If you take a D&D novel and just a sample of random fantasy novels published around the same time, the D&D novel is pretty much always going to come off looking worse. It's actually quite impressive how consistently mediocre-to-terrible D&D merchandised novels have been. The law of averages would normally mean that there would be some pretty good ones in there, but I can't really think of any, and I have to admit, I read a lot of them.

There are some with plots you could steal, but it's like, why bother? It might have made sense back when those novels were, inexplicably, NYT bestsellers back in the '80s and '90s, but much as I may love the ridiculous Azure Bonds, I don't think there'd really be any benefit to using that story (and indeed, it's so weird and convoluted that it wouldn't make much sense).

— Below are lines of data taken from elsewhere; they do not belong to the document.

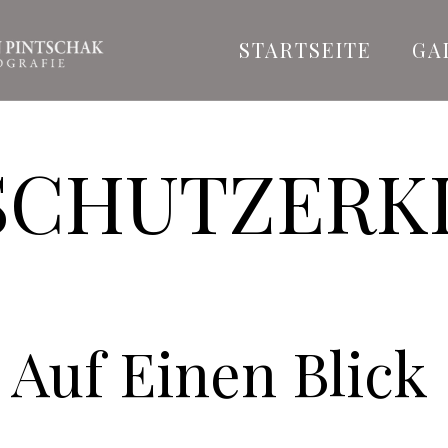
STARTSEITE
GA
SCHUTZERK
 Auf Einen Blick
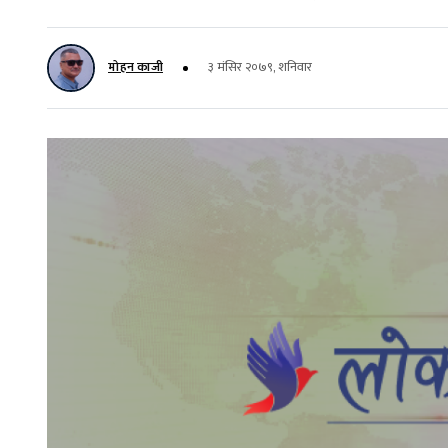
मोहन काजी
३ मंसिर २०७९, शनिवार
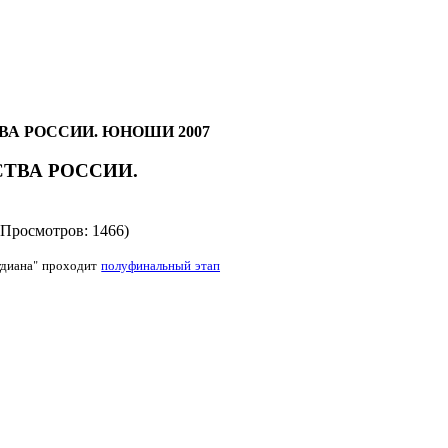
ВА РОССИИ. ЮНОШИ 2007
СТВА РОССИИ.
Просмотров: 1466)
огдиана" проходит
полуфинальный этап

I think the closest you could get would maybe be Drizzt for the name recognition, but he's a terrible personality-free-zone of a character, his companions are some of the most boring and generic D&D characters to have ever existed (pretty much all of them being stereotypical examples of their kind), and really all he has going for him is a magic panther which would probably cost an awful lot in CGI.
 

Parmandur

Book-Friend
Seriously yeah.

If you take a D&D novel and just a sample of random fantasy novels published around the same time, the D&D novel is pretty much always going to come off looking worse. It's actually quite impressive how consistently mediocre-to-terrible D&D merchandised novels have been. The law of averages would normally mean that there would be some pretty good ones in there, but I can't really think of any, and I have to admit, I read a lot of them.

There are some with plots you could steal, but it's like, why bother? It might have made sense back when those novels were, inexplicably, NYT bestsellers back in the '80s and '90s, but much as I may love the ridiculous Azure Bonds, I don't think there'd really be any benefit to using that story (and indeed, it's so weird and convoluted that it wouldn't make much sense).

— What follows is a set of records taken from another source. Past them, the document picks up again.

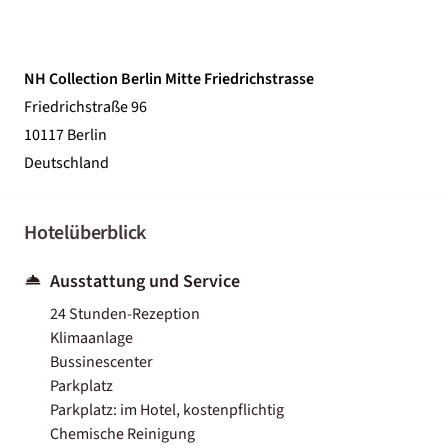
NH Collection Berlin Mitte Friedrichstrasse
Friedrichstraße 96
10117 Berlin
Deutschland
Hotelüberblick
Ausstattung und Service
24 Stunden-Rezeption
Klimaanlage
Bussinescenter
Parkplatz
Parkplatz: im Hotel, kostenpflichtig
Chemische Reinigung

I think the closest you could get would maybe be Drizzt for the name recognition, but he's a terrible personality-free-zone of a character, his companions are some of the most boring and generic D&D characters to have ever existed (pretty much all of them being stereotypical examples of their kind), and really all he has going for him is a magic panther which would probably cost an awful lot in CGI.
It's almost as if they were a financial pump and dump loan scheme thst eventually blew up in the publishers face...

Salvatore writes a solid action scene, and sticking to D&D action tropes is I thinknwhere the appeal is for these. The literary equivalent of Jean Claude Van Damme or Steven Segal movies. The recent comics are actually pretty decent, but they have an actual professional making them, not game designers pumping out material to cynically prop up TSR finances.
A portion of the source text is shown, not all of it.